Suicides by military personnel are down 22 percent so far in 2013, just one year after a record number of service members took their own lives.

There were 245 suicides from Jan. 1 through Oct. 27, according to The Associated Press, compared to 316 through the same period in 2012. In the full calendar year last year, the military recorded 349 suicides, the highest figure since the Pentagon began gathering the data in 2001.

Every branch has seen a decrease so far in 2013, with the Navy dropping 28 percent, the Army 24 percent, the Air Force 21 percent and the Marine Corps 11 percent.

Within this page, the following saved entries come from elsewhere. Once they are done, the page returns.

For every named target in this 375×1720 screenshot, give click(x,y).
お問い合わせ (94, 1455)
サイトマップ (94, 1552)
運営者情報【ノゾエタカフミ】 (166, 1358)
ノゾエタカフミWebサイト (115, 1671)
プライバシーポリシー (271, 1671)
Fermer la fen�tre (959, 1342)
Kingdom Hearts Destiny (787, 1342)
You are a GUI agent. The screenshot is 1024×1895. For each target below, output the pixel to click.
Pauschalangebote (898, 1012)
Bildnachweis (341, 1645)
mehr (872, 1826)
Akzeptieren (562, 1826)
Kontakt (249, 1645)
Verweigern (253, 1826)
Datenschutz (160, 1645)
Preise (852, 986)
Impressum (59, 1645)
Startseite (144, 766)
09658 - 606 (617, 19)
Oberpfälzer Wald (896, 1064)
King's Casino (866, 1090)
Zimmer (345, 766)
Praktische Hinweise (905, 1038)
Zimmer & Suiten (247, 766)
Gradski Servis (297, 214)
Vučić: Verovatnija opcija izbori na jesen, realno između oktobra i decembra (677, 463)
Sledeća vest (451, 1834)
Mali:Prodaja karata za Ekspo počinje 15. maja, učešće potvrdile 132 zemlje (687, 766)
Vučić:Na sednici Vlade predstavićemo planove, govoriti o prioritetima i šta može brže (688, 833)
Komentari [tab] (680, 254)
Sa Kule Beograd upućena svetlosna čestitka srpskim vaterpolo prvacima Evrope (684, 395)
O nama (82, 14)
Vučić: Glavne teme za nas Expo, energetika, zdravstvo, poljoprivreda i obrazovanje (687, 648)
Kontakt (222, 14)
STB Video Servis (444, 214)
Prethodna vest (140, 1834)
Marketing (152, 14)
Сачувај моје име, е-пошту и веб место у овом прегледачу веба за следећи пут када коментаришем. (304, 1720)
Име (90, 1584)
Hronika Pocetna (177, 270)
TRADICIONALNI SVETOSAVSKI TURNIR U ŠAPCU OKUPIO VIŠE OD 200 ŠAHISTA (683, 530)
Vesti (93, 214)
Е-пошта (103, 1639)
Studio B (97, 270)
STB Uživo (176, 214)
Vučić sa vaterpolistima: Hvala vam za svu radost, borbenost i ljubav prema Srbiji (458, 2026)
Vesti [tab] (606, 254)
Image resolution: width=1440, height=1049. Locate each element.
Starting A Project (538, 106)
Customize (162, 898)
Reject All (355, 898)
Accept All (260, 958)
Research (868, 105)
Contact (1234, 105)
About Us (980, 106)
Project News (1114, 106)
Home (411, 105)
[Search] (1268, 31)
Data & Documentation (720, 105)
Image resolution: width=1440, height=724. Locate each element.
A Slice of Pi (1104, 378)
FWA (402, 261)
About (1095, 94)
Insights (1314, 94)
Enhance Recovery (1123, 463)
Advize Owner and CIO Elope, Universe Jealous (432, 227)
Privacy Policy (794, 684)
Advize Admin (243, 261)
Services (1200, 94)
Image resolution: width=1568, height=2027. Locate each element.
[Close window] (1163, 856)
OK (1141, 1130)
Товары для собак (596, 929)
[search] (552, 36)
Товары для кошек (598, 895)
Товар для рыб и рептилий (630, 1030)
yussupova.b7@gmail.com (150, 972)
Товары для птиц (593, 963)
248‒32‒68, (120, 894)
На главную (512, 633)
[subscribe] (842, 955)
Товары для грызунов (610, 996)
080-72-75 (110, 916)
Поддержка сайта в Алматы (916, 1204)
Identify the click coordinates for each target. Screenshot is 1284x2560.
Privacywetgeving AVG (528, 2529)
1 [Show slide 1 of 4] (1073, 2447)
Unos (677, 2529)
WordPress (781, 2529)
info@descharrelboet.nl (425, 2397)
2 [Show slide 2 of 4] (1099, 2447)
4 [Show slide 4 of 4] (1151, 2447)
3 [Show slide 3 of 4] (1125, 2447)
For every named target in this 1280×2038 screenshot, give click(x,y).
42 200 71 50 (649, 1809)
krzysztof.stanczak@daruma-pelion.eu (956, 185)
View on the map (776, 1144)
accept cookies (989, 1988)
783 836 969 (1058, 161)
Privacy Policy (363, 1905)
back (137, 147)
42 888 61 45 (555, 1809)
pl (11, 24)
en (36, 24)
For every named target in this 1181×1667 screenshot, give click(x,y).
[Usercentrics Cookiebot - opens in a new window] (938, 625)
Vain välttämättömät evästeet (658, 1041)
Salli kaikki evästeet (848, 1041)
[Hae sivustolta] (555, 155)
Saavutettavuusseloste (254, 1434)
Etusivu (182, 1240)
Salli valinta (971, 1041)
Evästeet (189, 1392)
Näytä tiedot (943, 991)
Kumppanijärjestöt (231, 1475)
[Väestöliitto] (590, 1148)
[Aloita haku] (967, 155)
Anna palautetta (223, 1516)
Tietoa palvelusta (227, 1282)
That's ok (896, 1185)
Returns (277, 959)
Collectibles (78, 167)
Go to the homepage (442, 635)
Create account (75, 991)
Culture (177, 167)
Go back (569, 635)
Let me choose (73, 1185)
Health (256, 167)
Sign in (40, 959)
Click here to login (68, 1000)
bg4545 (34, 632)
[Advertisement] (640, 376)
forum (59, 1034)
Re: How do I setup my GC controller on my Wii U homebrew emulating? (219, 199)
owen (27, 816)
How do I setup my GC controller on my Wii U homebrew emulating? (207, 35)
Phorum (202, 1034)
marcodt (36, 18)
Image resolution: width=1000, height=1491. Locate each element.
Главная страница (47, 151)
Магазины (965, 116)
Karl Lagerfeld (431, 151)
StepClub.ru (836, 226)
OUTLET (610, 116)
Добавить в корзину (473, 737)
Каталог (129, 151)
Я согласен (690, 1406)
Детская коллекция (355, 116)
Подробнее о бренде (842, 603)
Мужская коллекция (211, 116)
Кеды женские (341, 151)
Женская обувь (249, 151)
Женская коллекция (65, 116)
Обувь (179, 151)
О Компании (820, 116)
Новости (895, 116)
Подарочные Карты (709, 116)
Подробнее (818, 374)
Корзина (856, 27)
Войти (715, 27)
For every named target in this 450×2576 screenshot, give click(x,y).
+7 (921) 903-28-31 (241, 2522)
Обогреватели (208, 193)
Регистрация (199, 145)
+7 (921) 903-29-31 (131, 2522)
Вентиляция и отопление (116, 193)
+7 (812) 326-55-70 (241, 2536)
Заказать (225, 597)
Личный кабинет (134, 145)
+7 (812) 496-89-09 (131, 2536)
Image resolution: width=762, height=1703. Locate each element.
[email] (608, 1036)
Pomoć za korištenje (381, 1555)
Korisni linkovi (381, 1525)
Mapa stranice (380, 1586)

Defense officials who shared the data with AP declined to identify concerted efforts by the Obama administration to curb suicides in the military -- such as a 2012 executive order directing federal agencies to expand suicide prevention programs and mental health care for service members, veterans and their families -- as the root of the improving numbers. The Pentagon has also increased the number of behavioral health care providers by 35 percent over the past three years and has begun providing more mental health services on the front lines, according to AP.

The inability to isolate the cause of the drop stems from the Pentagon’s uncertainty over exactly what prompts military members to take their own lives, the officials said. They similarly rejected the notion the decline is simply a result of the drawdowns of two wars, as many service members who never served in combat zones committed suicide in recent years.

Aside from a two-year stagnation in 2010 and 2011, military suicides have risen consistently since 2006.